Cancer Circus and Me
By Leonard William Zajicek
How the circus and I got together really all started forty years ago when I enlisted in the U. S. Navy when I was 17 years old. It was 1946 and I was aboard the USS Barton, a destroyer assigned to Operation Crossroads. This was the operation where the government had the atomic bomb tests at Bikini Island in the Pacific. I often wonder if any of the 42,000 involved in these tests lived long enough to join a circus. After my tour with the Navy, I got married and we had three fine sons. After they were grown, my marriage ended in divorce. David, the oldest, became a school teacher and historian. Dan, the second son, enlisted in the U. S. Air Force as an operating room technician. After his enlistment, he went to school and became a surgical assistant. The youngest son, Jim, was circus bound from boyhood. After his graduation from high school, I drove him to a small circus in Illinois. I'm sure now all these events fell into place and led me to the circus after I became aware that I had cancer.

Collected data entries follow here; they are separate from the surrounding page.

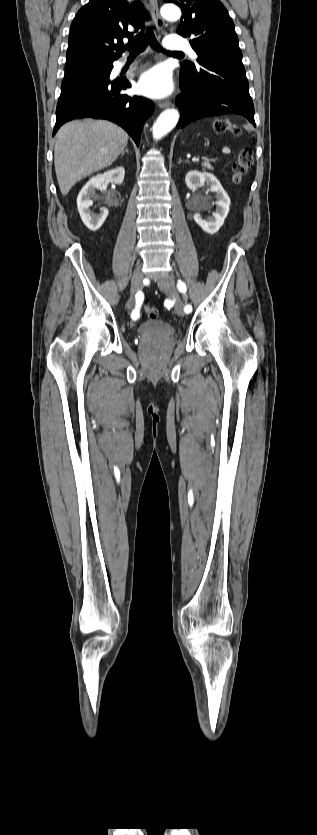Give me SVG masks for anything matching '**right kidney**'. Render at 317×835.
I'll use <instances>...</instances> for the list:
<instances>
[{"label":"right kidney","instance_id":"right-kidney-1","mask_svg":"<svg viewBox=\"0 0 317 835\" xmlns=\"http://www.w3.org/2000/svg\"><path fill=\"white\" fill-rule=\"evenodd\" d=\"M125 170L123 167H117L113 170H109L103 174H98L92 177L82 188L80 193L77 197V207L80 214V217L85 224V226L91 230L96 231L98 230L102 224L104 223L105 219L108 216L109 210L107 208H103L99 215H96L91 212L90 206L93 204L91 197L93 196L95 189L101 188L107 185L109 182L115 184H122L124 181Z\"/></svg>","mask_w":317,"mask_h":835}]
</instances>
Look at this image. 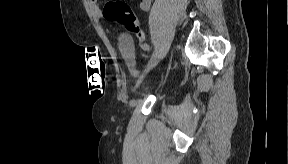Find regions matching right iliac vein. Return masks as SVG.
Returning <instances> with one entry per match:
<instances>
[{"mask_svg": "<svg viewBox=\"0 0 288 164\" xmlns=\"http://www.w3.org/2000/svg\"><path fill=\"white\" fill-rule=\"evenodd\" d=\"M159 58H160V53H159V52L155 53V54L151 57V59L149 60V62H148V64H147V67H146L143 75H142V76L140 77V79L138 80L136 87H138V86L141 84V82L143 81V79H144V77L146 76V74L149 72V70H150L154 65H156V63L158 62ZM130 104L133 105L134 102L132 101Z\"/></svg>", "mask_w": 288, "mask_h": 164, "instance_id": "63e3f726", "label": "right iliac vein"}]
</instances>
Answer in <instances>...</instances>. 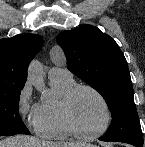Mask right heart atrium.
I'll list each match as a JSON object with an SVG mask.
<instances>
[{
	"instance_id": "obj_1",
	"label": "right heart atrium",
	"mask_w": 145,
	"mask_h": 147,
	"mask_svg": "<svg viewBox=\"0 0 145 147\" xmlns=\"http://www.w3.org/2000/svg\"><path fill=\"white\" fill-rule=\"evenodd\" d=\"M32 89L29 82L25 83L19 91L17 98V112L22 122L32 130L36 131L39 112L38 105L31 101Z\"/></svg>"
}]
</instances>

After my divorce, I remarried and moved to West St. Paul, Minnesota where we had a muffler business. It was here that I noticed blood in my urine. I suspected that I had bruised a kidney and went to a doctor there who agreed. For over a year I was treated for a bruised kidney as each month I would notice blood in my urine but no other symptoms. I had no pain and did not tell Dan, the son in the medical profession, as I didn't want to burden him with my minor health problems. It's amazing to me now how foolish I was.

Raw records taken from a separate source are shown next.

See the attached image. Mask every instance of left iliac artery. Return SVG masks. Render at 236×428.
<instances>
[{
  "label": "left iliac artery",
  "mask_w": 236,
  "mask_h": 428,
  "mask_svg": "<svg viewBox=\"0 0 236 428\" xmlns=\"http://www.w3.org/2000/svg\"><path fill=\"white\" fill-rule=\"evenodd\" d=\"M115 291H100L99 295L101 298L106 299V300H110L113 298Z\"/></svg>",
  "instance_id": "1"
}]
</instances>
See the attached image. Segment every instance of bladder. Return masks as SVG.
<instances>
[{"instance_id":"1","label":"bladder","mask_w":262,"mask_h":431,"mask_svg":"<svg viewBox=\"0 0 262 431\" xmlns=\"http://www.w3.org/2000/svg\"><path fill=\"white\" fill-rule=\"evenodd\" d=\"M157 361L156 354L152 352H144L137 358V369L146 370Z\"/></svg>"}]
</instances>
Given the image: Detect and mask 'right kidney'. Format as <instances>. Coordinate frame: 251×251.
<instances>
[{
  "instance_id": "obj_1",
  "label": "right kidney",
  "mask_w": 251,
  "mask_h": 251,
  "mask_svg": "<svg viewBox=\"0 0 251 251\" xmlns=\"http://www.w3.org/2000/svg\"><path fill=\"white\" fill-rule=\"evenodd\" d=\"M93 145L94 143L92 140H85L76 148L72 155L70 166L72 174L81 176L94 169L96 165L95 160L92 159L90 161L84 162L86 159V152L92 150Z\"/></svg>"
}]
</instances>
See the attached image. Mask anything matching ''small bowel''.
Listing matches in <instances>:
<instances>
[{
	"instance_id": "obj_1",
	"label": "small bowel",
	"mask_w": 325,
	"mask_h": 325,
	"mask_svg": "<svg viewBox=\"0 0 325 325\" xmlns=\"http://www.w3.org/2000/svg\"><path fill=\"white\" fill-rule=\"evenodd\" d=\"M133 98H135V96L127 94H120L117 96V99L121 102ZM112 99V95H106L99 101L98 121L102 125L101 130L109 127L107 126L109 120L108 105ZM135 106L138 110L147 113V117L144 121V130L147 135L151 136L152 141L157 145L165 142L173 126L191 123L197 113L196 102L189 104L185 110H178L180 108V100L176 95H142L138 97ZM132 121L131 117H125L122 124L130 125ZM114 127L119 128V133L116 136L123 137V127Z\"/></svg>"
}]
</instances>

My second marriage went on the rocks and I became extremely depressed. Any of you who have been through this know what I mean. On my birthday, just a week before I was to be divorced, I became so depressed I tried taking my life. I guess my number wasn't up and when my "ex" picked me up from the psychic ward, I asked her why she didn't let me die. She replied what a hassle she'd have with my kids! My oldest son, Dave, my son Dan, my daughter-in-law, Diane, with three month old granddaughter, Michele, came to Minnesota and brought me "home". It was Dave who took me aside and talked me into coming back to Wisconsin where my kids lived. Dan and Diane opened their home to me and I shall always be grateful to them for that.
After a while, I got a job as a draftsman and was able to get my own apartment. I was out on a date and I told the lady I was with that I had to use the boy's "sandbox." I tried to urinate and only drops of blood came out. The more I tried, the more the pain, the first I ever felt with the kidney problem. It was then I passed large blood clots, the size of my thumb and realized I would call Dan in the morning. When I came back to the car, the lady was visually upset as I had been in the rest room for over 30 minutes. She was about ready to get help when I returned. I assured her I was O.K. yet internally upset over that damn kidney.
The next morning I called Dan and told him what had happened. His verbal response was strong words of criticism for not telling him sooner. His harsh words were tempered with love. He knew his stubborn Dad. He made arrangements for me to see a urologist early the next morning. I was in the hospital waiting to go into the operating room wondering what in hell would make a bruised kidney behave like that. After the exam of my bladder, recovering in post op, Dan and the doctor told me what was found. They were both trying to conceal their feelings as they told me: massive tumors -cancer. The "bruised kidney" had now become the destiny of my life. Son of a bitch! Why me? I'm just getting my life back on track and now this. Strange thoughts filled my mind. This is bull shit! This can't be. There's never been cancer in my family. Who in the hell is going to teach my granddaughter to dance? As my anger subdued, I turned my head and the tears filled my eyes.